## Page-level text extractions
=== Begin Enclosure ===
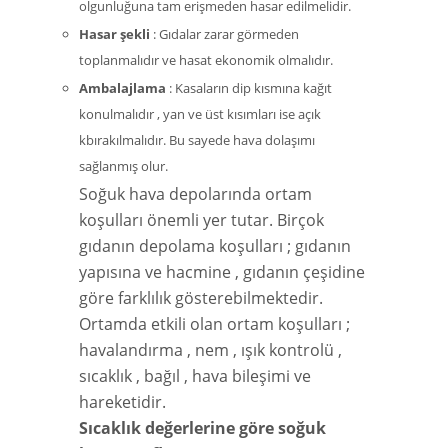
olgunluğuna tam erişmeden hasar edilmelidir.
Hasar şekli
: Gıdalar zarar görmeden
toplanmalıdır ve hasat ekonomik olmalıdır.
Ambalajlama
: Kasaların dip kısmına kağıt
konulmalıdır , yan ve üst kısımları ise açık
kbırakılmalıdır. Bu sayede hava dolaşımı
sağlanmış olur.
Soğuk hava depolarında ortam
koşulları önemli yer tutar. Birçok
gıdanın depolama koşulları ; gıdanın
yapısına ve hacmine , gıdanın çeşidine
göre farklılık gösterebilmektedir.
Ortamda etkili olan ortam koşulları ;
havalandırma , nem , ışık kontrolü ,
sıcaklık , bağıl , hava bileşimi ve
hareketidir.
Sıcaklık değerlerine göre soğuk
=== End Enclosure ===
## DIRECTIONS FOR THIS TASK
The records above should be reproduced exactly, with no pictures included.

## TASK RESULT
olgunluğuna tam erişmeden hasar edilmelidir.
Hasar şekli
: Gıdalar zarar görmeden
toplanmalıdır ve hasat ekonomik olmalıdır.
Ambalajlama
: Kasaların dip kısmına kağıt
konulmalıdır , yan ve üst kısımları ise açık
kbırakılmalıdır. Bu sayede hava dolaşımı
sağlanmış olur.
Soğuk hava depolarında ortam
koşulları önemli yer tutar. Birçok
gıdanın depolama koşulları ; gıdanın
yapısına ve hacmine , gıdanın çeşidine
göre farklılık gösterebilmektedir.
Ortamda etkili olan ortam koşulları ;
havalandırma , nem , ışık kontrolü ,
sıcaklık , bağıl , hava bileşimi ve
hareketidir.
Sıcaklık değerlerine göre soğuk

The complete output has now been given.